52 Titles: Alain de Botton’s “The Pleasures and Sorrows of Work”

Last year for Christmas, my good friend Jon gave me a copy of Alain de Botton’s The Pleasures and Sorrows of Work. When I unwrapped it, I chuckled: I hadn’t been at my first full-time job for long, so it seemed fitting that a book should welcome me into the first years of 30 or 40 at a desk.

There isn’t a person without anxiety about becoming a cog, a single-utility element of the capitalist complex; hammered down into place like a peg that juts out above the others. We spend the vast majority of our waking hours at our jobs, yet spend so little time ruminating on the psychological and philosophical significances of the act.

My favourite passage:

For most of us, our bright promise will always fall short of being actualised; it will never earn us bountiful sums of money or beget exemplary objects or organisations. It will remain no more than a hope carried over from childhood, or a dream entertained as we drive along the motorway and feel our plans hovering above a wide horizon. Extraordinary resilience, intelligence and good fortune are needed to redraw the map of our reality, while on either side of the summits of greatness are arrayed the endless foothills populated by the tortured celibates of achievement.

Most of stand poised at the edge of brilliance, haunted by the knowledge of our proximity, yet still demonstrably on the wrong side of the line, our dealings with reality undermined by a range of minor yet critical psychological flaws (a little too much optimism, anunprocessed rebelliousness, a fatal impatience or sentimentality). We are like an exquisite high-speed aircraft which for lack of a tiny part is left stranded beside the runway, rendered slower than a tractor or bicycle.

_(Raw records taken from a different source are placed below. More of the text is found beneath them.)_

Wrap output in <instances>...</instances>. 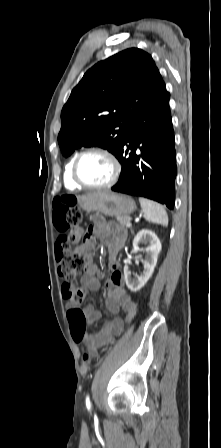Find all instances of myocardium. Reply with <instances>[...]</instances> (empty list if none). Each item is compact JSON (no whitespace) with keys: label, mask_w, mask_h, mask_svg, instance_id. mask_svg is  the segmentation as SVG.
Returning a JSON list of instances; mask_svg holds the SVG:
<instances>
[{"label":"myocardium","mask_w":221,"mask_h":448,"mask_svg":"<svg viewBox=\"0 0 221 448\" xmlns=\"http://www.w3.org/2000/svg\"><path fill=\"white\" fill-rule=\"evenodd\" d=\"M93 153H98V154L104 155L111 163L113 175H112L111 179L104 184H100V185L88 184L85 181H83L79 175V166H80L81 161L86 156L93 154ZM120 175H121V164H120V161L118 160V158L108 149L99 148V147L90 148V149H87V150L81 152L80 154H78V156L76 157V159L73 162L72 170H71V176H72L73 181L77 185H79L83 188H86V189L110 188L117 183V181L120 178Z\"/></svg>","instance_id":"obj_1"}]
</instances>
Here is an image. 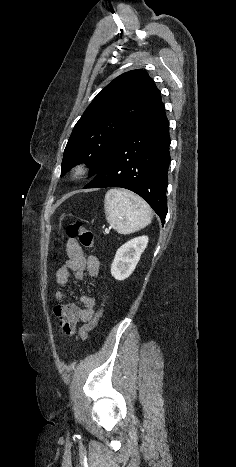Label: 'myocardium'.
Returning a JSON list of instances; mask_svg holds the SVG:
<instances>
[{"instance_id": "obj_1", "label": "myocardium", "mask_w": 236, "mask_h": 467, "mask_svg": "<svg viewBox=\"0 0 236 467\" xmlns=\"http://www.w3.org/2000/svg\"><path fill=\"white\" fill-rule=\"evenodd\" d=\"M89 171V165L86 162H79L73 165L69 171V176L73 180L83 178Z\"/></svg>"}]
</instances>
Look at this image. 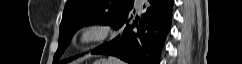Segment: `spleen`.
I'll return each instance as SVG.
<instances>
[{
  "label": "spleen",
  "mask_w": 242,
  "mask_h": 64,
  "mask_svg": "<svg viewBox=\"0 0 242 64\" xmlns=\"http://www.w3.org/2000/svg\"><path fill=\"white\" fill-rule=\"evenodd\" d=\"M108 63L109 64H123L120 60L113 58V57H109Z\"/></svg>",
  "instance_id": "spleen-1"
}]
</instances>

I came to know this feeling well while working as a copy/page editor. You do the same thing, day in and out. At this job, I had a co-worker, a huge soccer fanatic (he ran a popular podcast on the subject) who told me he had aspirations of becoming a professional soccer player while we waited for the bus home after our shifts ended at 1 a.m. He had reached the minors, some Ontario-Quebec-New York league, and at one point had aimed at joining the MLS. Of course, that didn’t happen, and so here he was, working the night shift as a newspaper page editor, and feeding his passion where time allowed.

I, too, had those kind of lofty goals — becoming a photographer, a painter. I came to a crossroads when I was 18 or 19, when I started university. I could make a steady living (journalism doesn’t pay much, but at least it pays every two weeks) or I could make pretty pictures and wonder where the next $100 was going to come from.

I chose journalism because it was safer, which is to say I compromised my full happiness for a 3/4 version that also comes with security. Most days I’m happy at work, but it’s the odd day when a nagging feeling comes over me that I am actually Carl in Up, puzzled at how little I’ve done and will do with my remaining years. It takes a brave person to leap into their real passion — it is a rule that there is a negative correlation between fulfillment and wealth. If my tiny part from an aircraft, so to speak, is bravery, then I say without any hesitation or shame that I am not brave enough for that life.